This article needs additional citations for verification .(June 2008) |
In computer networking, a system is 8-bit clean if it processes 8-bit character encodings without altering the high bit or treating any byte as an in-band control code. This property can describe both a communications protocol and the software and devices that implement such protocols. Although many early email systems only supported 7-bit data, the vast majority of modern email systems are 8-bit clean.
Until the early 1990s, many programs and data transmission channels were character-oriented and treated some characters like end-of-text (ETX) as control characters. Others assumed a stream of seven-bit characters, with values between 0 and 127; for example, the ASCII standard used only seven bits per character, avoiding an eight-bit representation in order to save on data transmission costs. On computers and data links using 8-bit bytes, this left the top bit of each byte free for use as a parity bit, flag bit, or metadata control bit. Seven-bit systems and data links are unable to directly handle more complex character codes which are commonplace in non-English-speaking countries with larger alphabets.
Binary files consisting of 8-bit octets cannot be transmitted through 7-bit data channels directly. To work around this, binary-to-text encodings have been devised which use only 7-bit ASCII characters. Some of these encodings are uuencoding, Ascii85, SREC, BinHex, kermit and MIME's Base64. EBCDIC-based systems cannot handle all characters used in UUencoded data.[ clarification needed (see talk)] However, the base64 encoding does not have this problem.

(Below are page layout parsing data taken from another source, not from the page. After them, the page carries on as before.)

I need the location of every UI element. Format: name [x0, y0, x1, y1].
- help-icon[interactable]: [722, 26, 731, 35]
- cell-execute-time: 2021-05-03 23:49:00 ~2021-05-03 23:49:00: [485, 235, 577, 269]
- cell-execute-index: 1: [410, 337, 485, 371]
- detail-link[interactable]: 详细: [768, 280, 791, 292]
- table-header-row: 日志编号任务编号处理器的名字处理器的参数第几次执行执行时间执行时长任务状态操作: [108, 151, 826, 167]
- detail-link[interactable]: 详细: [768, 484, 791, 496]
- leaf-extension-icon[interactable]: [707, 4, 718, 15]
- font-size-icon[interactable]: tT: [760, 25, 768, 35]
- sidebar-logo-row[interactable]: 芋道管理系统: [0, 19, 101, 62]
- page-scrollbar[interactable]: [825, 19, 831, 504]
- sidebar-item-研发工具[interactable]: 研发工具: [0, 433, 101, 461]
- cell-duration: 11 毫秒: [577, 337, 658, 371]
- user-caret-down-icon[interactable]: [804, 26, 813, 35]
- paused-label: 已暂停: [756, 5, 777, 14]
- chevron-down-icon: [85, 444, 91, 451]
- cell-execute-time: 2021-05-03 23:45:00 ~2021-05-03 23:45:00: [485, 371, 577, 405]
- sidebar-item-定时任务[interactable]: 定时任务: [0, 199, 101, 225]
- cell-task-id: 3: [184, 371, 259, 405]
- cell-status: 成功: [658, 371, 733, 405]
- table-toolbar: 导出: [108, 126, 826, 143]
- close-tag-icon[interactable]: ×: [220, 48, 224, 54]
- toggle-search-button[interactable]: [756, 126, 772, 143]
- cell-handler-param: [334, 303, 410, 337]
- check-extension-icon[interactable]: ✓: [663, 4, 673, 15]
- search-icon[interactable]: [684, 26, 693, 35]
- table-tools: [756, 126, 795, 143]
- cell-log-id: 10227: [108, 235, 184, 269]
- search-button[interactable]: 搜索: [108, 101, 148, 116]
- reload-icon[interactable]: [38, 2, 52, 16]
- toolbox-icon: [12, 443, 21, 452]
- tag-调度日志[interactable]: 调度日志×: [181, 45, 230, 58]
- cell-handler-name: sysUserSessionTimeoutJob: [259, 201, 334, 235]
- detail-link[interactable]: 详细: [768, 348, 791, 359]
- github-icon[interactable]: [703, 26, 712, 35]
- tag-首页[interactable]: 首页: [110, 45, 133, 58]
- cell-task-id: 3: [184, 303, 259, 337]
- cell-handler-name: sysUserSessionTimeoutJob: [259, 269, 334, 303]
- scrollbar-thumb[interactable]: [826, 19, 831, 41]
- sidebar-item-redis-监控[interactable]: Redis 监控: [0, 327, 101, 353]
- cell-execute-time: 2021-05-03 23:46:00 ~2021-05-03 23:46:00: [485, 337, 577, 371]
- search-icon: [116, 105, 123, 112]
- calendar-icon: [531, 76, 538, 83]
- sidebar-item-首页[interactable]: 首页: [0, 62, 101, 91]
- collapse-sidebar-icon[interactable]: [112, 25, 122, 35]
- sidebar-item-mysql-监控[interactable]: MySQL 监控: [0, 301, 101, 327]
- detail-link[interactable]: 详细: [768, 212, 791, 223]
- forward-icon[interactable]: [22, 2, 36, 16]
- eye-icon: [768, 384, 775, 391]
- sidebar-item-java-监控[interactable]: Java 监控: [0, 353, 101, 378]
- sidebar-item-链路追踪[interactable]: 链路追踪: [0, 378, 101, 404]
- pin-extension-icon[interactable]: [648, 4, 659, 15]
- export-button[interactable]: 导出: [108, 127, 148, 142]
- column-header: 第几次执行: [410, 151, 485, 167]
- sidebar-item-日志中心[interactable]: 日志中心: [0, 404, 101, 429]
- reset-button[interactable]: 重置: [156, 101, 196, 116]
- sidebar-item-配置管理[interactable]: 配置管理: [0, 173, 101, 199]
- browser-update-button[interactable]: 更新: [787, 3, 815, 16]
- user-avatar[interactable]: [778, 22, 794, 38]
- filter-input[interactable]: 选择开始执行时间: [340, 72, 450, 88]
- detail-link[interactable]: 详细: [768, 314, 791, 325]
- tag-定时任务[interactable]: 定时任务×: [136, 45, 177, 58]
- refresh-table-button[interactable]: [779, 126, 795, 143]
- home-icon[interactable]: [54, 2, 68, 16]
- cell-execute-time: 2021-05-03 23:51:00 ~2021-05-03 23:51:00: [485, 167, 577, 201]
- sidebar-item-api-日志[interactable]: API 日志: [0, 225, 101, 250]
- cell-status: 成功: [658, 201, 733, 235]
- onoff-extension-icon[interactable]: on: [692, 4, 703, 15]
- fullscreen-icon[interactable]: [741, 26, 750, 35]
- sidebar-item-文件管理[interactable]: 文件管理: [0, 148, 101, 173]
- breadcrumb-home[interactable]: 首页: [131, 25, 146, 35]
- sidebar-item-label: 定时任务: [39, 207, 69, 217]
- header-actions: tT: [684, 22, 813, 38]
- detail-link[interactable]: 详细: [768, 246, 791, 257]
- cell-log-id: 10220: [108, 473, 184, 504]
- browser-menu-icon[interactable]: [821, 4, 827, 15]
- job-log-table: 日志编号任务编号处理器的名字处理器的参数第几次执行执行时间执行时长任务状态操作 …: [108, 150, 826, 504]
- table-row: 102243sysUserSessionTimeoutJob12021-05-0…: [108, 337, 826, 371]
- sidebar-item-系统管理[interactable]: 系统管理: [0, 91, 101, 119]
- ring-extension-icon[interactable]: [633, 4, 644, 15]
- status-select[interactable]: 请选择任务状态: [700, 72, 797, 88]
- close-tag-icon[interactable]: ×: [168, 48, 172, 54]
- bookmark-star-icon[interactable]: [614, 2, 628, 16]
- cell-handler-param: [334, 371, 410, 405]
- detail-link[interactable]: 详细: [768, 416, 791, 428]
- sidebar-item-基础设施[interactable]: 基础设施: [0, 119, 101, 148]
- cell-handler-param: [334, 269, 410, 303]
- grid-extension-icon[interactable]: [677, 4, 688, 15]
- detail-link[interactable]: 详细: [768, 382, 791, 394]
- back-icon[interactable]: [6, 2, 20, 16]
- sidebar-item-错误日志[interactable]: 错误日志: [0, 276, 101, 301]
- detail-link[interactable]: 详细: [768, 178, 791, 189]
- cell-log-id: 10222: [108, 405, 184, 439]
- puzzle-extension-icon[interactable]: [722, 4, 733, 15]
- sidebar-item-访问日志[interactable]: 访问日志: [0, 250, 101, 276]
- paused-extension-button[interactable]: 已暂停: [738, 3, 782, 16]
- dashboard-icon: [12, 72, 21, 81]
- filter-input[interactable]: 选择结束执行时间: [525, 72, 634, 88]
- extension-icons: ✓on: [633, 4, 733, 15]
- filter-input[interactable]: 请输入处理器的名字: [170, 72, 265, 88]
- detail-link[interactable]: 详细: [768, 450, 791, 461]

Historically, various media were used to transfer messages, some of which only supported 7-bit data, so an 8-bit message had high chances to be garbled during transmission in the 20th century. Some implementations ignored the formal discouraging of 8-bit data and allowed bytes with the high bit set to pass through. Such implementations are said to be 8-bit clean. In general, a communications protocol is said to be 8-bit clean if it correctly passes through the high bit of each byte in the communication process.
Many early communications protocol standards, such as RFC 780 , 788 , 821 , 2821 , 5321 (for SMTP), RFC 977 (for NNTP) and RFC 1056, were designed to work over such "7-bit" communication links. They specifically require the use of ASCII "transmitted as an 8-bit byte with the high-order bit cleared to zero", and some of these [1] explicitly restrict all data to 7-bit characters.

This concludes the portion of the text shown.